Landsweerdt Simon, Bertrand Simon, Halbrecq Chloé, Gennart Thibault, Eucher Philippe
Department of Cardiovascular and Thoracic Surgery, Mont-Godinne University Hospital, Yvoir, BEL.
Departement of Intensive Care, Mont-Godinne University Hospital, Yvoir, BEL.
Cureus. 2025 Aug 4;17(8):e89344. doi: 10.7759/cureus.89344. eCollection 2025 Aug.

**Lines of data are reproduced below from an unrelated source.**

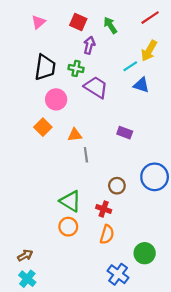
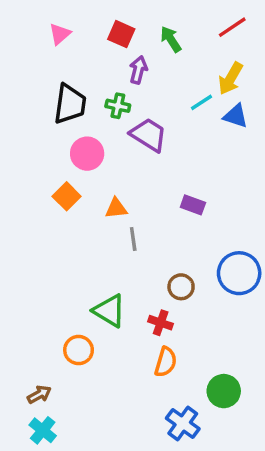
blue triangle: (141, 85) -> (236, 116), moved
orange circle: (68, 227) -> (79, 350), moved

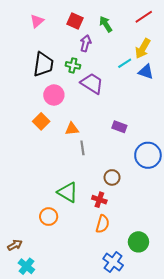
blue circle: (239, 273) -> (148, 155), moved
brown arrow: (39, 394) -> (15, 245), moved

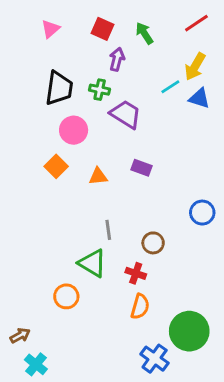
purple rectangle: (119, 127) -> (142, 168), moved
gray line: (82, 148) -> (108, 230), moved
blue circle: (148, 155) -> (202, 213), size x0.7
green circle: (138, 242) -> (189, 331), size x1.4

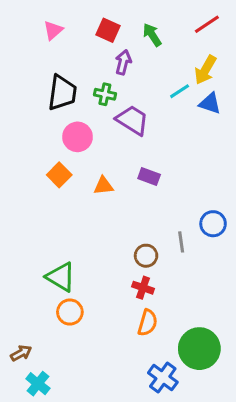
gray line: (108, 230) -> (181, 242), moved
brown circle: (153, 243) -> (146, 256), moved
green triangle: (92, 263) -> (61, 277), moved

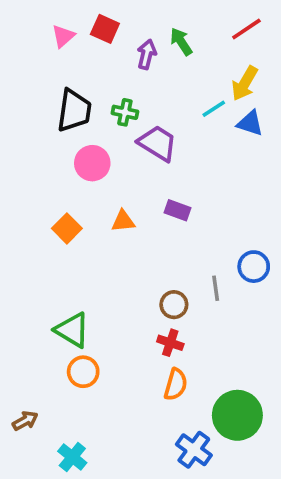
red square: (108, 30) -> (105, 29), moved
purple arrow: (123, 62) -> (147, 54), moved
orange square: (59, 175) -> (67, 228), moved
cyan cross: (38, 384) -> (72, 457), moved

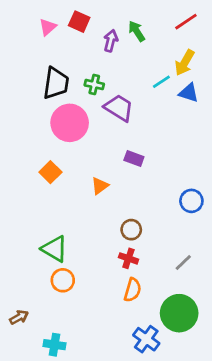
pink circle: (92, 163) -> (70, 123), size x1.4
orange triangle: (123, 221) -> (100, 186), moved, turned -30
gray line: (216, 288) -> (183, 262), moved, turned 54
cyan cross: (72, 457) -> (55, 345), turned -30

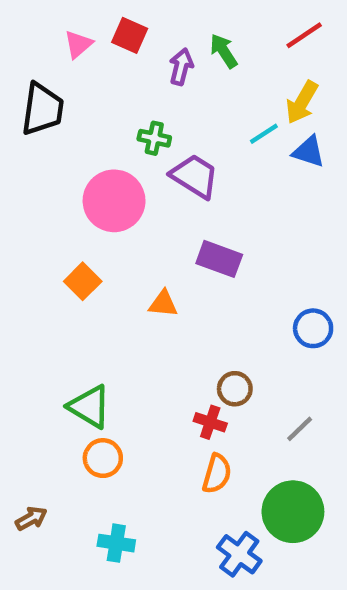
black trapezoid: (56, 83) -> (42, 109), moved
purple rectangle: (134, 158) -> (219, 259), size x1.4
orange triangle: (100, 186) -> (163, 304), turned 42
brown circle: (131, 230) -> (235, 389), moved
cyan cross: (55, 345) -> (116, 543), moved

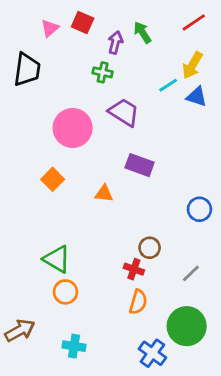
green cross: (154, 138) -> (103, 72), moved
brown arrow: (31, 518) -> (20, 330), size x1.5

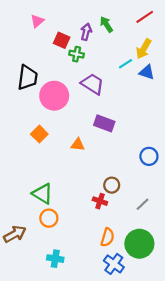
red square: (83, 22) -> (62, 40), moved
black trapezoid: (27, 70) -> (28, 78), moved
orange semicircle: (138, 302) -> (107, 237), moved
brown arrow: (20, 330) -> (15, 234), moved

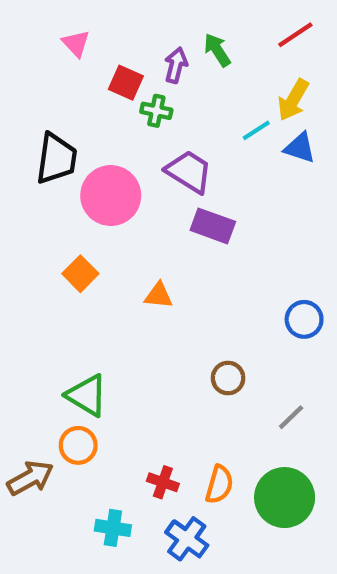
pink triangle: (37, 21) -> (76, 43), turned -32
purple rectangle: (104, 123) -> (213, 226), moved
red cross: (100, 201) -> (163, 482), moved
orange circle: (49, 218) -> (78, 445), moved
blue cross: (114, 264) -> (187, 539), moved

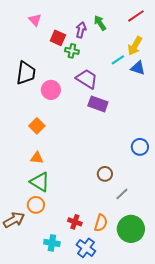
pink circle: (111, 196) -> (51, 90), size x0.7
orange triangle: (159, 295) -> (37, 158), moved
gray line: (291, 417) -> (122, 194), moved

We report a rare and serious case of intrapericardial malposition of a dialysis catheter in a 70-year-old patient with chronic kidney disease secondary to IgG kappa amyloidosis. The complication was initially revealed by an episode of supraventricular arrhythmia and confirmed through imaging studies. Catheter removal led to hemodynamic decompensation due to a compressive pericardial effusion, which required emergency sternotomy for drainage. The postoperative course was favorable. This case highlights the importance of thorough assessment of catheter placement and the need for prompt, multidisciplinary management in rare but potentially fatal complications of hemodialysis.
我们报告了一例罕见且严重的病例,一名70岁继发于IgG κ轻链淀粉样变性的慢性肾脏病患者,其透析导管发生心包内异位。该并发症最初由一次室上性心律失常发作揭示,并通过影像学检查得以证实。由于心包积液产生压迫,拔除导管导致血流动力学失代偿,这需要紧急开胸引流。术后病程顺利。该病例凸显了全面评估导管位置的重要性,以及对于血液透析罕见但可能致命的并发症进行迅速多学科管理的必要性。